[Start of Attachment]
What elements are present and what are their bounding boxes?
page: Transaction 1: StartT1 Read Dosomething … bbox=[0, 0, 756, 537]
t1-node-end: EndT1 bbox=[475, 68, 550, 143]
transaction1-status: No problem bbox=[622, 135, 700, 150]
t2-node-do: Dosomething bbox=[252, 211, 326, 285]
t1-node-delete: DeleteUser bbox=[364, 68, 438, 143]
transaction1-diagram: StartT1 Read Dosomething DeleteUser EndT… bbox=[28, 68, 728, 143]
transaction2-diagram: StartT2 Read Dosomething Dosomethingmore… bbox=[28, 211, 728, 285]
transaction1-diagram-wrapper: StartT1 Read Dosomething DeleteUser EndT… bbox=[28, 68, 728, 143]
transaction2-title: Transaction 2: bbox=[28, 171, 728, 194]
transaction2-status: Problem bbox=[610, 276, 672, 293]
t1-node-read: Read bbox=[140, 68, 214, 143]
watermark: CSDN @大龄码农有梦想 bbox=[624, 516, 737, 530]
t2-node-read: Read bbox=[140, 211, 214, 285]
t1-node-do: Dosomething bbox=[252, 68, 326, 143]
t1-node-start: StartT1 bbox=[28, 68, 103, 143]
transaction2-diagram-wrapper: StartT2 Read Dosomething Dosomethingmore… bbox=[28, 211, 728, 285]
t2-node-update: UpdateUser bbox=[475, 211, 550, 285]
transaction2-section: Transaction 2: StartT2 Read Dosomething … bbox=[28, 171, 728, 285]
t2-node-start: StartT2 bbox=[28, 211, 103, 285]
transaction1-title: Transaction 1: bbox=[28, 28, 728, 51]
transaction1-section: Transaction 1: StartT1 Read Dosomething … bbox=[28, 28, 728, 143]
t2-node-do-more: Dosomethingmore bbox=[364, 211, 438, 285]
[End of Attachment]
For this exercise, set down all of the entries again word for word.

_Written response_
What elements are present and what are their bounding boxes?
page: Transaction 1: StartT1 Read Dosomething … bbox=[0, 0, 756, 537]
t1-node-end: EndT1 bbox=[475, 68, 550, 143]
transaction1-status: No problem bbox=[622, 135, 700, 150]
t2-node-do: Dosomething bbox=[252, 211, 326, 285]
t1-node-delete: DeleteUser bbox=[364, 68, 438, 143]
transaction1-diagram: StartT1 Read Dosomething DeleteUser EndT… bbox=[28, 68, 728, 143]
transaction2-diagram: StartT2 Read Dosomething Dosomethingmore… bbox=[28, 211, 728, 285]
transaction1-diagram-wrapper: StartT1 Read Dosomething DeleteUser EndT… bbox=[28, 68, 728, 143]
transaction2-title: Transaction 2: bbox=[28, 171, 728, 194]
transaction2-status: Problem bbox=[610, 276, 672, 293]
t1-node-read: Read bbox=[140, 68, 214, 143]
watermark: CSDN @大龄码农有梦想 bbox=[624, 516, 737, 530]
t2-node-read: Read bbox=[140, 211, 214, 285]
t1-node-do: Dosomething bbox=[252, 68, 326, 143]
t1-node-start: StartT1 bbox=[28, 68, 103, 143]
transaction2-diagram-wrapper: StartT2 Read Dosomething Dosomethingmore… bbox=[28, 211, 728, 285]
t2-node-update: UpdateUser bbox=[475, 211, 550, 285]
transaction2-section: Transaction 2: StartT2 Read Dosomething … bbox=[28, 171, 728, 285]
t2-node-start: StartT2 bbox=[28, 211, 103, 285]
transaction1-title: Transaction 1: bbox=[28, 28, 728, 51]
transaction1-section: Transaction 1: StartT1 Read Dosomething … bbox=[28, 28, 728, 143]
t2-node-do-more: Dosomethingmore bbox=[364, 211, 438, 285]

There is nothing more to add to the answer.